* **EXERCISE AIM**: What you return must be every line below that includes the word "will".

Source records
Segment Open

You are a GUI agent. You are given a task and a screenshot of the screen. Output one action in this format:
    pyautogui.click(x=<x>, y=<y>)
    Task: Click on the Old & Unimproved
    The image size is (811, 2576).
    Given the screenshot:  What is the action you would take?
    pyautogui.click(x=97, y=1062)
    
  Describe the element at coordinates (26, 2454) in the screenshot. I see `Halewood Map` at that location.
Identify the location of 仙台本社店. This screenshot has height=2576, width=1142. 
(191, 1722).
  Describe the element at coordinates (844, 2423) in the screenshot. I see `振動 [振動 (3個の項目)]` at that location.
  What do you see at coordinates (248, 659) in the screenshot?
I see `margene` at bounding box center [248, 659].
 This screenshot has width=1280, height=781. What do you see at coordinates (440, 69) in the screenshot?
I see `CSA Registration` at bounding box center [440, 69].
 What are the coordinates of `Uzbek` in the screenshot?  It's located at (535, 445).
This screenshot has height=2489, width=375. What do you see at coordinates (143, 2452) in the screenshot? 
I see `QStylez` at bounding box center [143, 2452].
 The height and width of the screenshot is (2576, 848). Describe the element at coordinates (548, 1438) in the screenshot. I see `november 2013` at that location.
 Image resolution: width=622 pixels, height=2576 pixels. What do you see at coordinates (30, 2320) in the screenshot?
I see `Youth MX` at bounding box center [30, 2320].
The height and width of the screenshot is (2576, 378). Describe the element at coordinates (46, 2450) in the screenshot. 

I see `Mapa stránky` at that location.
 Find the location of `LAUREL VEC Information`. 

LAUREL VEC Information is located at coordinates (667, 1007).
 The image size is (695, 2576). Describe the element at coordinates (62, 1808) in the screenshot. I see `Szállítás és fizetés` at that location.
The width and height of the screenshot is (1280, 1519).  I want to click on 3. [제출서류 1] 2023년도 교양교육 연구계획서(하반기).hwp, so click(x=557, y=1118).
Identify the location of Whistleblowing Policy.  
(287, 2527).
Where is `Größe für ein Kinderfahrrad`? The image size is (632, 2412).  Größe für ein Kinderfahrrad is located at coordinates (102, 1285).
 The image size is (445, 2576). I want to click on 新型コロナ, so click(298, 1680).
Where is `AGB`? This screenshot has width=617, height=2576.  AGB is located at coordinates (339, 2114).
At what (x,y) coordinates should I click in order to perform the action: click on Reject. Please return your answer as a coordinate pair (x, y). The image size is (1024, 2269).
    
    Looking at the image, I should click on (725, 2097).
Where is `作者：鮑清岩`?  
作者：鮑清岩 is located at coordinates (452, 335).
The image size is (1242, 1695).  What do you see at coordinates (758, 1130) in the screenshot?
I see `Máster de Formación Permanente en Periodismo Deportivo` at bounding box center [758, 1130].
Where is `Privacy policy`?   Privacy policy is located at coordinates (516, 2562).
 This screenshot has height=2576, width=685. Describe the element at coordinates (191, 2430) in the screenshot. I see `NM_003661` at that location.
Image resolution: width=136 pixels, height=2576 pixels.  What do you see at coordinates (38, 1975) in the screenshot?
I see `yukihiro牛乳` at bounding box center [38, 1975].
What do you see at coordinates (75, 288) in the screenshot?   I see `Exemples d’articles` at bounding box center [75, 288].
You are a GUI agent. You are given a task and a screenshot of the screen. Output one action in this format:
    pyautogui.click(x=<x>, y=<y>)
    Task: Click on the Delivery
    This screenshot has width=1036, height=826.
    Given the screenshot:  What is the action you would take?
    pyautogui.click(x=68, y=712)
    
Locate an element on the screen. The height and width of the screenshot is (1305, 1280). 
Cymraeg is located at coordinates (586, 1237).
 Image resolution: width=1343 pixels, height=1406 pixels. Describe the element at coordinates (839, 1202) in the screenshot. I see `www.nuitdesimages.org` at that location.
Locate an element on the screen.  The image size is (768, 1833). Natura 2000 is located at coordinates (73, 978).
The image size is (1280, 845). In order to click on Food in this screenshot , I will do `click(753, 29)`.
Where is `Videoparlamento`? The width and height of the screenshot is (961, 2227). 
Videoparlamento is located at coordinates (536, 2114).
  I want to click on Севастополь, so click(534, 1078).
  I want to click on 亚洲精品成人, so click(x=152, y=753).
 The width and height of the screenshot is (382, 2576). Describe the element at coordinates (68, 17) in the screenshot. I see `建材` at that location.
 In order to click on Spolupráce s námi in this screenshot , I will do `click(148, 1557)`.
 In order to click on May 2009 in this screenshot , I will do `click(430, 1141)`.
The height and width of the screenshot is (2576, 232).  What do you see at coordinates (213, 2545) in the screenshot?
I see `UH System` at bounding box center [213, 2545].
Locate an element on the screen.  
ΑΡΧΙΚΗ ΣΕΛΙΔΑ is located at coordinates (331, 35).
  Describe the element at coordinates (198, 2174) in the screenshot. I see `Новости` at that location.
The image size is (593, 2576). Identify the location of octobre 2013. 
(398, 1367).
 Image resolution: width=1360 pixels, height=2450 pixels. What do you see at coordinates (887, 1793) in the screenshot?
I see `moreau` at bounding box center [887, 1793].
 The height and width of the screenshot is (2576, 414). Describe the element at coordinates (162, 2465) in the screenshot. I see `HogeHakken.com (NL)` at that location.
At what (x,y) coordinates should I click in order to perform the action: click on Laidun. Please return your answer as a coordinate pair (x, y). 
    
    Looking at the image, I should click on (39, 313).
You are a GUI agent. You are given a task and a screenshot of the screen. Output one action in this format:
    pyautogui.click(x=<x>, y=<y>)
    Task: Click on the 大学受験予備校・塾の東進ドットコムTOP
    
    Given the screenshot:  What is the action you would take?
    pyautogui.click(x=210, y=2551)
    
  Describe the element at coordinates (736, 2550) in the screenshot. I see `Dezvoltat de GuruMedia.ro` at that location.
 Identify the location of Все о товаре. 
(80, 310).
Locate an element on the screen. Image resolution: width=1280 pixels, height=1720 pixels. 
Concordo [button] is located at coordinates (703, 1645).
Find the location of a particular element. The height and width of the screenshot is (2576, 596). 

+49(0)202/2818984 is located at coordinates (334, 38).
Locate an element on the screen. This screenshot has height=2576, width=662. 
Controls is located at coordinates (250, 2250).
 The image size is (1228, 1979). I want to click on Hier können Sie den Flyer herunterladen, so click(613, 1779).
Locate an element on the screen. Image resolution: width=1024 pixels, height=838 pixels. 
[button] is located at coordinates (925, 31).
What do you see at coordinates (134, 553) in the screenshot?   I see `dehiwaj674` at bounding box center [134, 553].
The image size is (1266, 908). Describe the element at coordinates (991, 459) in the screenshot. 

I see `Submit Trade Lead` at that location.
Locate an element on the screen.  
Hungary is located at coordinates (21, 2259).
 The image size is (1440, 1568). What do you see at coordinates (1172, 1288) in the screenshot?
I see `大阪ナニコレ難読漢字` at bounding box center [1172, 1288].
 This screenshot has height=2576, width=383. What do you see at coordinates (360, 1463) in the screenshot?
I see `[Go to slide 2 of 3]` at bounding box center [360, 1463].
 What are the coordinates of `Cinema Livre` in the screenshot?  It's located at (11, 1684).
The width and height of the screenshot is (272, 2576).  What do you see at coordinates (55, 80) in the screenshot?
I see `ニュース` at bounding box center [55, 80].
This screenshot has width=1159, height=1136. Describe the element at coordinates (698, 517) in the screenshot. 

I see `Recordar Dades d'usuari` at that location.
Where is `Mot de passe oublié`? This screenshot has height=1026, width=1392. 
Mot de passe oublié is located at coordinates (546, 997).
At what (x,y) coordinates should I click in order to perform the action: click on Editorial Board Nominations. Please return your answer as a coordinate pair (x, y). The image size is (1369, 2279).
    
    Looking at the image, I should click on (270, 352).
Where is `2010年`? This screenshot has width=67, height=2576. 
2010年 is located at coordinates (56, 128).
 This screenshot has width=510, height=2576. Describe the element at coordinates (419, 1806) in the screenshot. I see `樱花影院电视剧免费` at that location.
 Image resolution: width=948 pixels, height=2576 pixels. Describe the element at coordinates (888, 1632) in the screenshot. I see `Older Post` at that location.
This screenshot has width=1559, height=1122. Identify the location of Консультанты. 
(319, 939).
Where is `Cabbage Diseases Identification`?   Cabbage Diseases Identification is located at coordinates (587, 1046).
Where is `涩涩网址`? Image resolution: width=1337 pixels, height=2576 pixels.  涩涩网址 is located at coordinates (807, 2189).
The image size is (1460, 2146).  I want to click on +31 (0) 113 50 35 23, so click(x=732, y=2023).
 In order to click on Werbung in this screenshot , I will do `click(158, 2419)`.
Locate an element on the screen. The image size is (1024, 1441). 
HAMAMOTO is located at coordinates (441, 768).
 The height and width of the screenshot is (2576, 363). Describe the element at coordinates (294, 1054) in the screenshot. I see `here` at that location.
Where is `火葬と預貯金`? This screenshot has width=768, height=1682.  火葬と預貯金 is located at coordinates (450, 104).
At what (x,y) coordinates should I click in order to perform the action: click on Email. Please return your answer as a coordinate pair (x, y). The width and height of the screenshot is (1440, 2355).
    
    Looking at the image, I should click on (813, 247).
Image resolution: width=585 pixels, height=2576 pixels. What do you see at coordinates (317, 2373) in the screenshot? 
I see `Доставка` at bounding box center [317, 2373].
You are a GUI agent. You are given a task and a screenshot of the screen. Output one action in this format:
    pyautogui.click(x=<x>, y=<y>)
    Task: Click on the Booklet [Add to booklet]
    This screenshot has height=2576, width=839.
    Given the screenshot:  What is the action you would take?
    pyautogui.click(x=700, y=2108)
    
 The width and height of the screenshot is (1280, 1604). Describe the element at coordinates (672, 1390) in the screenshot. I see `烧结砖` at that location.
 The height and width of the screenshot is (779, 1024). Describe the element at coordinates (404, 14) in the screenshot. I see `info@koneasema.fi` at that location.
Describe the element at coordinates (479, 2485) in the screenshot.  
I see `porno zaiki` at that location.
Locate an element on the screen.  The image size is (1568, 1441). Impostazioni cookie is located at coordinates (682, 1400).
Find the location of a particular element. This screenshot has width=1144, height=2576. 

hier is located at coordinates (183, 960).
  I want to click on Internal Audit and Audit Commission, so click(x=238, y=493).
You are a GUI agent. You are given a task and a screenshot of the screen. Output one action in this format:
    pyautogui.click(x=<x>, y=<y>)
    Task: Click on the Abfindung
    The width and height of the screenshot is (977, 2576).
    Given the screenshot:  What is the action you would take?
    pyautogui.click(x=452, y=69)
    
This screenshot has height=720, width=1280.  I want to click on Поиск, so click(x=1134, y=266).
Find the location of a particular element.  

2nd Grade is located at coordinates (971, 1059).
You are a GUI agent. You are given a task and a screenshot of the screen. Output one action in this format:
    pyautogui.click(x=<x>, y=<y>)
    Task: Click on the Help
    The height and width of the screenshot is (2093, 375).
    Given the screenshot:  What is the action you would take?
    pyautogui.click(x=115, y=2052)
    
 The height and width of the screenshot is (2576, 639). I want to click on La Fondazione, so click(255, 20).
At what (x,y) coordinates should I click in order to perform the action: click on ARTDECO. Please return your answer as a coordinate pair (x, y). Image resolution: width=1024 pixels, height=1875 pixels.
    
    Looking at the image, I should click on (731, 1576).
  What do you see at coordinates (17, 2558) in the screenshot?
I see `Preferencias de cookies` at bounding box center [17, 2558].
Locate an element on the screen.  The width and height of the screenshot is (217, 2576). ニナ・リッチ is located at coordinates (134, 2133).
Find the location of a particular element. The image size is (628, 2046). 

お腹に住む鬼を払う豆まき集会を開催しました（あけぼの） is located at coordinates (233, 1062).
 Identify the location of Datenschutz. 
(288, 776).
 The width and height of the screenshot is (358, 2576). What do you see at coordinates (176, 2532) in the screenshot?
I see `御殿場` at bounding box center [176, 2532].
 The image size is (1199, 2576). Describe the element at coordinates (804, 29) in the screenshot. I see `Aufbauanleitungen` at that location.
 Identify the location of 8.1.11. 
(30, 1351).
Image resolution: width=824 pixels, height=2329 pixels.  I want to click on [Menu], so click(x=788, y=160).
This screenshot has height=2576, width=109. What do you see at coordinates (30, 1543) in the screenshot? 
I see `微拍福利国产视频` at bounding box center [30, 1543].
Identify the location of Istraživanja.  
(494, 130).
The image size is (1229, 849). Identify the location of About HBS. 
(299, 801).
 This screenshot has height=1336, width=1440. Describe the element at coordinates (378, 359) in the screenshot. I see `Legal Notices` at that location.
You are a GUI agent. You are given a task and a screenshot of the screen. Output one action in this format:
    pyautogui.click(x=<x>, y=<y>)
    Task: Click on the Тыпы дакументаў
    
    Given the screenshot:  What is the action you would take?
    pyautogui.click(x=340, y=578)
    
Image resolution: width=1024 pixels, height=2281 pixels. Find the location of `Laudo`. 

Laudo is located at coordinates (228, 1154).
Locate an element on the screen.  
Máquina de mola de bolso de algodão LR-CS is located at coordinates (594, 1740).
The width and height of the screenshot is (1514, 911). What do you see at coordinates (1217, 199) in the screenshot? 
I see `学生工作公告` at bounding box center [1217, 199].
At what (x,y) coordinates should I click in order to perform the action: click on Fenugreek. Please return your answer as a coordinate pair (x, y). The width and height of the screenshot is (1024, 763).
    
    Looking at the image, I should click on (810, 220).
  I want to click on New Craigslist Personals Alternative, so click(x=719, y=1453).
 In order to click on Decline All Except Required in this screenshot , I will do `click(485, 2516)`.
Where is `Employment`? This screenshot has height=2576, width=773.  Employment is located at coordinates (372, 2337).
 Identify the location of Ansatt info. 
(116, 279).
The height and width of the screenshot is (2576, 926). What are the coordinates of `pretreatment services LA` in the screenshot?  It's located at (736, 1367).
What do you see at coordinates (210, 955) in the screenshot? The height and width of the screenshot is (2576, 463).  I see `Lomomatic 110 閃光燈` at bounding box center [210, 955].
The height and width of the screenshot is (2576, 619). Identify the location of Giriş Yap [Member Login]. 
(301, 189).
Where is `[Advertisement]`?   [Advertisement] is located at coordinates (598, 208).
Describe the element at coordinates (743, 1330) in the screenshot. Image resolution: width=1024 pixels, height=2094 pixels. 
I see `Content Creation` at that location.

Segment Closed

* **ANSWER SECTION**:
The image size is (1280, 845). In order to click on Food in this screenshot , I will do `click(753, 29)`.
 In order to click on Spolupráce s námi in this screenshot , I will do `click(148, 1557)`.
 In order to click on May 2009 in this screenshot , I will do `click(430, 1141)`.
 In order to click on Werbung in this screenshot , I will do `click(158, 2419)`.
 In order to click on Decline All Except Required in this screenshot , I will do `click(485, 2516)`.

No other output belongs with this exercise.